- What is expected -
In your answer, reproduce exactly the lines from the beginning of the listing below through the one containing "What do you see at coordinates (166, 784)", and only those lines.

§ §

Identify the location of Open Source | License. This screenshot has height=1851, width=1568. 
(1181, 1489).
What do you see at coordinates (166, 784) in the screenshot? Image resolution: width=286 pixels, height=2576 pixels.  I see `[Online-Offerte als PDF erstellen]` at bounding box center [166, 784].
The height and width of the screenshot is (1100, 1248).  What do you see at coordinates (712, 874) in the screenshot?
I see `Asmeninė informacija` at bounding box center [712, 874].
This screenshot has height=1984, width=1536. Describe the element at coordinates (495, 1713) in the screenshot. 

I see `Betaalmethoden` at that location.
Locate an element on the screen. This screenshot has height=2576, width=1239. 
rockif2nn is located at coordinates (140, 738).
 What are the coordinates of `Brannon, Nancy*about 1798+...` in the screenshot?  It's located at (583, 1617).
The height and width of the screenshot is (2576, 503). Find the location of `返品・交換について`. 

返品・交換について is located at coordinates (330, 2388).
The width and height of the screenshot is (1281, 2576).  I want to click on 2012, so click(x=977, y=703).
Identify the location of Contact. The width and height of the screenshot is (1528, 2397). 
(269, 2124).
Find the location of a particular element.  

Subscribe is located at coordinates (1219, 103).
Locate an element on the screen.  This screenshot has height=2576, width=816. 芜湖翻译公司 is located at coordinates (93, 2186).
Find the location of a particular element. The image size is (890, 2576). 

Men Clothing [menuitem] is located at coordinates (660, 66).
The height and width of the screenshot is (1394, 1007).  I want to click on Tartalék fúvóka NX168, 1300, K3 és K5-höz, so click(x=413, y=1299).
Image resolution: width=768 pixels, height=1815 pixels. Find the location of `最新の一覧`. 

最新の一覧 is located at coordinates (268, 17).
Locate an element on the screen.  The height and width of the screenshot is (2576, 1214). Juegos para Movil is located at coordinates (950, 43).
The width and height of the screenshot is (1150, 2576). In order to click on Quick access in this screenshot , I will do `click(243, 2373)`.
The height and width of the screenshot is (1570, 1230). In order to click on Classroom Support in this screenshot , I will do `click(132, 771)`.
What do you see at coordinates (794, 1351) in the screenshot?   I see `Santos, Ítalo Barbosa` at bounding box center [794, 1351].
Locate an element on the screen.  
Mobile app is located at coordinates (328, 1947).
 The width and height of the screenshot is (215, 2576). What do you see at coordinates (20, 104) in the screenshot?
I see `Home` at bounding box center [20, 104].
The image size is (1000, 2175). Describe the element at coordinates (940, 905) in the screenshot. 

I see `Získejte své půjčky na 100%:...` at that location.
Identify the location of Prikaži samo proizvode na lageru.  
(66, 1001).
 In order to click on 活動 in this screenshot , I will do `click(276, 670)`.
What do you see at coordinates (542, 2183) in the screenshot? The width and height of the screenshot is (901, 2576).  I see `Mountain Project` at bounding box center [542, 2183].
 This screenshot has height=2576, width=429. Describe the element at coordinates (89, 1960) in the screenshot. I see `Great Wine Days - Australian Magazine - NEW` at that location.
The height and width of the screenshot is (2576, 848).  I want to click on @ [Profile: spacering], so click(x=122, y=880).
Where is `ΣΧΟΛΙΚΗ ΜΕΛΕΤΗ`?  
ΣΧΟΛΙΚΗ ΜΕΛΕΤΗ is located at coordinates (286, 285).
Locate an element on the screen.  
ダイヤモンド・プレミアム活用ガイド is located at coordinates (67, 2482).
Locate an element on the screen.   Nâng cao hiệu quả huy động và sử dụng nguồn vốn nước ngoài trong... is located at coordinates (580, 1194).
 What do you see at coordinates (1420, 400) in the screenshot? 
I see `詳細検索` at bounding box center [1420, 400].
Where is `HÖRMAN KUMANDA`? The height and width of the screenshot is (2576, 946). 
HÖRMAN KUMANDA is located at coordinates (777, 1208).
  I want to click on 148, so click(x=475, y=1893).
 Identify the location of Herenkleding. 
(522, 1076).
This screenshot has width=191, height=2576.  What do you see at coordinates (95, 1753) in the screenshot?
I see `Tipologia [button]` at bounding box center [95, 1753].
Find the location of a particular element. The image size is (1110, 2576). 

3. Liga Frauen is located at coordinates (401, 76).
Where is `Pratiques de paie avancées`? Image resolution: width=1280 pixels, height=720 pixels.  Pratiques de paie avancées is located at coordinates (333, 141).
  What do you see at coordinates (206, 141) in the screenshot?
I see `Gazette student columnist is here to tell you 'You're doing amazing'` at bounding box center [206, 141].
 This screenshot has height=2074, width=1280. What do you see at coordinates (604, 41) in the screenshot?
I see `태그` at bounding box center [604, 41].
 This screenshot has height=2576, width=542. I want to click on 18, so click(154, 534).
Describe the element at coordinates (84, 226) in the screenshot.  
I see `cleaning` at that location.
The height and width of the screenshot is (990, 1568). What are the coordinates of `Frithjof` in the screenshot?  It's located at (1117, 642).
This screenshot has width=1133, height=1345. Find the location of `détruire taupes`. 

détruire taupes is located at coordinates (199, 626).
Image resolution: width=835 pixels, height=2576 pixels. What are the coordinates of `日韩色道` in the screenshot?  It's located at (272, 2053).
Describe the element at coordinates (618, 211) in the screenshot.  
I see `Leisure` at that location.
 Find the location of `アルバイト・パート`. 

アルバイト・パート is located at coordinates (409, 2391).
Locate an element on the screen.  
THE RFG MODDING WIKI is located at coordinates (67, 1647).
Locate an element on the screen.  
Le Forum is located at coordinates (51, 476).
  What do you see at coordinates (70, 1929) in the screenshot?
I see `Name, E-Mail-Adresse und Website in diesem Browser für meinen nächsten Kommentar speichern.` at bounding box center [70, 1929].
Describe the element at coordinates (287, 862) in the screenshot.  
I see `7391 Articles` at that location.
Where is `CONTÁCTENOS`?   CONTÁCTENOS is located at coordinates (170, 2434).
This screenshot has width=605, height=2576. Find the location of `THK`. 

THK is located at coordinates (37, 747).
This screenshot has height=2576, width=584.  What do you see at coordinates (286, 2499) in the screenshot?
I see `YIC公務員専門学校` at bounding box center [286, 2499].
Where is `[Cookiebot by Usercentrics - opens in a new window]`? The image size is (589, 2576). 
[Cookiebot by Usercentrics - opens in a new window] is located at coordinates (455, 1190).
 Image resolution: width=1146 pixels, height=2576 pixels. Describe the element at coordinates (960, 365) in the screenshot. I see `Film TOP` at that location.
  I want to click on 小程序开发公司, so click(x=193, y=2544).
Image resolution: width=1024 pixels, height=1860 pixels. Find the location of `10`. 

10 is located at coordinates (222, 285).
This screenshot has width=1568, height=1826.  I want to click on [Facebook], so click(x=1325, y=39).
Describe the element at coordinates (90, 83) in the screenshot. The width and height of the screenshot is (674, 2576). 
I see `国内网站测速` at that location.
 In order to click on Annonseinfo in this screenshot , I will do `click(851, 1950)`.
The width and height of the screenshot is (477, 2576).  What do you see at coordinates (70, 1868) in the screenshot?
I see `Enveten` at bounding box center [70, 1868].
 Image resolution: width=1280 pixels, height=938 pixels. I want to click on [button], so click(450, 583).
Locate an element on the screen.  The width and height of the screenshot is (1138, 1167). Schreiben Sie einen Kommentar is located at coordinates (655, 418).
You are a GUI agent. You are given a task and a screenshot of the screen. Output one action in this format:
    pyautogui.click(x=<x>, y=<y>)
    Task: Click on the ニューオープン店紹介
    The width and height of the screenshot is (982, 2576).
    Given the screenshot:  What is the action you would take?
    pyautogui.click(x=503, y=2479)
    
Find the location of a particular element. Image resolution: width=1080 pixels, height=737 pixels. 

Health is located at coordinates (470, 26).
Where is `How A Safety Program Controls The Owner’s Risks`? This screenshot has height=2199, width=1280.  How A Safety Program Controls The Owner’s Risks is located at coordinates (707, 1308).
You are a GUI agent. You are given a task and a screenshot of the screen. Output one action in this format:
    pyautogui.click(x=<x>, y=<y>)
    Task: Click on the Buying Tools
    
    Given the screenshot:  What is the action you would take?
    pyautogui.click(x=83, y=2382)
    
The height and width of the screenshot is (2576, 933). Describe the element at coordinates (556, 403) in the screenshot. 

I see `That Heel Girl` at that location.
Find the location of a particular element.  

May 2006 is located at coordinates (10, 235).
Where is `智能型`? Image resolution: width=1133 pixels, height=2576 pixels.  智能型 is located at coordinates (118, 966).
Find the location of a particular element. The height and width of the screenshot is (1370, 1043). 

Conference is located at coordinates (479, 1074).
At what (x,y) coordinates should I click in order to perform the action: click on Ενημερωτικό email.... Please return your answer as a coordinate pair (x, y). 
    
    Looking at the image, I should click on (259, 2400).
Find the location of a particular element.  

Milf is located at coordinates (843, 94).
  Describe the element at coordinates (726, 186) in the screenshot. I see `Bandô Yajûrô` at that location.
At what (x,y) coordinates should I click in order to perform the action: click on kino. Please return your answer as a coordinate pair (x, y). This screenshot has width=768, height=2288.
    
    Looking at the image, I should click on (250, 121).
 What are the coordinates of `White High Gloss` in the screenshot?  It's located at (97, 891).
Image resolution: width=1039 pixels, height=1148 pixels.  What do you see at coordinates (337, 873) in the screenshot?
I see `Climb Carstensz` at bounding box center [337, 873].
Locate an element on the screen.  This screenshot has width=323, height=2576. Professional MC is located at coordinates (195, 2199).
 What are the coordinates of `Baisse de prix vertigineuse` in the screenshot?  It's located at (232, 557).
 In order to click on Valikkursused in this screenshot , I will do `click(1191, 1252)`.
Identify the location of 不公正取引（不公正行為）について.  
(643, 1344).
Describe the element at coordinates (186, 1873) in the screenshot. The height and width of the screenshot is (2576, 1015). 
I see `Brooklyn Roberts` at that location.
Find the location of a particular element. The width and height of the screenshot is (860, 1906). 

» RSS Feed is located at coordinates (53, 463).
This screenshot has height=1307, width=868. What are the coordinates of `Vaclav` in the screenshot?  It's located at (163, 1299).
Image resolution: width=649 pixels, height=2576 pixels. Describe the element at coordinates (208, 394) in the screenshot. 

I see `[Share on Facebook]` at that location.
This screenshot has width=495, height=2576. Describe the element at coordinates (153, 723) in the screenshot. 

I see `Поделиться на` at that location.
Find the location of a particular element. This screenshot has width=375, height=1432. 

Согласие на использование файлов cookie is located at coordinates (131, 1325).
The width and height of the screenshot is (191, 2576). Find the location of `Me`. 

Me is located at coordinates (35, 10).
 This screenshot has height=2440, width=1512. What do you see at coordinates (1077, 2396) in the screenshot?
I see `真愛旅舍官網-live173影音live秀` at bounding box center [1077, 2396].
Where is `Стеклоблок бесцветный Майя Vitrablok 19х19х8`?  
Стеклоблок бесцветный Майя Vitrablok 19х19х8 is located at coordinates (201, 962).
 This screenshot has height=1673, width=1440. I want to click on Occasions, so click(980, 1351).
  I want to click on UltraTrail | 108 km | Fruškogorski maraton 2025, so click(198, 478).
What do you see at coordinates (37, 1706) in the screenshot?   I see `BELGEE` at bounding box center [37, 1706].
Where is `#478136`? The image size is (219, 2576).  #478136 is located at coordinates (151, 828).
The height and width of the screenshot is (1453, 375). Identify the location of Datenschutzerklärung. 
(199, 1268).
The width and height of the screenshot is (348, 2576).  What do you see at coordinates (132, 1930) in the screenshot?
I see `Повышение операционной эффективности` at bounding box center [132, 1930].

§ §

- Written answer -
Identify the location of Open Source | License. This screenshot has height=1851, width=1568. 
(1181, 1489).
What do you see at coordinates (166, 784) in the screenshot? Image resolution: width=286 pixels, height=2576 pixels.  I see `[Online-Offerte als PDF erstellen]` at bounding box center [166, 784].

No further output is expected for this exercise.